(DATA FOR THE TASK)
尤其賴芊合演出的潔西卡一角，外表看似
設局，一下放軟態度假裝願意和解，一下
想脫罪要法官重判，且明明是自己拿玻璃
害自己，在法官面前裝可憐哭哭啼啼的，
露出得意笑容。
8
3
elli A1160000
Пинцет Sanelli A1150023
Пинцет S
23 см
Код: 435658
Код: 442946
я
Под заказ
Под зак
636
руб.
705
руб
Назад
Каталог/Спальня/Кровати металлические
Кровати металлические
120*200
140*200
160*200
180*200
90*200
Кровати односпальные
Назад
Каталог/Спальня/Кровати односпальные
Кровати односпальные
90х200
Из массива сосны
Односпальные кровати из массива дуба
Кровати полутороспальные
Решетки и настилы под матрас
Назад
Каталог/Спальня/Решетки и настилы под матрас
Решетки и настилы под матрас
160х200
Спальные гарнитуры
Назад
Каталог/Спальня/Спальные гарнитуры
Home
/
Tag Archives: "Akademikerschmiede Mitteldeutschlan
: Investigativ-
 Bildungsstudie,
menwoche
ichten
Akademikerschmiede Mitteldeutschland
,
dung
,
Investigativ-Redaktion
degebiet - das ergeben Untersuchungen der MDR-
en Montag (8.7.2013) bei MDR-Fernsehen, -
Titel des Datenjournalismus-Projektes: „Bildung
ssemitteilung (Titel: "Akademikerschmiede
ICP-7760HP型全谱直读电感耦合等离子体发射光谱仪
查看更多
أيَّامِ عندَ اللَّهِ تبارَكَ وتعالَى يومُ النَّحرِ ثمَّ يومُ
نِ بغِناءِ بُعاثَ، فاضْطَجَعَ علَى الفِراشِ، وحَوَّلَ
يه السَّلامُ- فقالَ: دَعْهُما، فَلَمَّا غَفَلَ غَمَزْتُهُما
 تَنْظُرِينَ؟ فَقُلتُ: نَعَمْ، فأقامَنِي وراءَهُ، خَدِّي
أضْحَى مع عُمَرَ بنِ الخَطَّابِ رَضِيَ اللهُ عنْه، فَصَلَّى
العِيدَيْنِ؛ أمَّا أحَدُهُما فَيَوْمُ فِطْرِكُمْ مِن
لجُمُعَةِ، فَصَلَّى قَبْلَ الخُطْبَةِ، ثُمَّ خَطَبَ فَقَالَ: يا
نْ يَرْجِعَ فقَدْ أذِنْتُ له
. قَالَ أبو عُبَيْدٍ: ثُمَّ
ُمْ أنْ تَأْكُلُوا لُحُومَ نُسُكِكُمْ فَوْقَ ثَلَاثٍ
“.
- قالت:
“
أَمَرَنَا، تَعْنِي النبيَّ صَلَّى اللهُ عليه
(End DATA FOR THE TASK)
WHAT IS EXPECTED ::
Produce an exact transcription of the lines from the one containing "Каталог/Спальня/Кровати металлические" through the end of the records, both included, and no other lines.

SOLUTION ::
Каталог/Спальня/Кровати металлические
Кровати металлические
120*200
140*200
160*200
180*200
90*200
Кровати односпальные
Назад
Каталог/Спальня/Кровати односпальные
Кровати односпальные
90х200
Из массива сосны
Односпальные кровати из массива дуба
Кровати полутороспальные
Решетки и настилы под матрас
Назад
Каталог/Спальня/Решетки и настилы под матрас
Решетки и настилы под матрас
160х200
Спальные гарнитуры
Назад
Каталог/Спальня/Спальные гарнитуры
Home
/
Tag Archives: "Akademikerschmiede Mitteldeutschlan
: Investigativ-
 Bildungsstudie,
menwoche
ichten
Akademikerschmiede Mitteldeutschland
,
dung
,
Investigativ-Redaktion
degebiet - das ergeben Untersuchungen der MDR-
en Montag (8.7.2013) bei MDR-Fernsehen, -
Titel des Datenjournalismus-Projektes: „Bildung
ssemitteilung (Titel: "Akademikerschmiede
ICP-7760HP型全谱直读电感耦合等离子体发射光谱仪
查看更多
أيَّامِ عندَ اللَّهِ تبارَكَ وتعالَى يومُ النَّحرِ ثمَّ يومُ
نِ بغِناءِ بُعاثَ، فاضْطَجَعَ علَى الفِراشِ، وحَوَّلَ
يه السَّلامُ- فقالَ: دَعْهُما، فَلَمَّا غَفَلَ غَمَزْتُهُما
 تَنْظُرِينَ؟ فَقُلتُ: نَعَمْ، فأقامَنِي وراءَهُ، خَدِّي
أضْحَى مع عُمَرَ بنِ الخَطَّابِ رَضِيَ اللهُ عنْه، فَصَلَّى
العِيدَيْنِ؛ أمَّا أحَدُهُما فَيَوْمُ فِطْرِكُمْ مِن
لجُمُعَةِ، فَصَلَّى قَبْلَ الخُطْبَةِ، ثُمَّ خَطَبَ فَقَالَ: يا
نْ يَرْجِعَ فقَدْ أذِنْتُ له
. قَالَ أبو عُبَيْدٍ: ثُمَّ
ُمْ أنْ تَأْكُلُوا لُحُومَ نُسُكِكُمْ فَوْقَ ثَلَاثٍ
“.
- قالت:
“
أَمَرَنَا، تَعْنِي النبيَّ صَلَّى اللهُ عليه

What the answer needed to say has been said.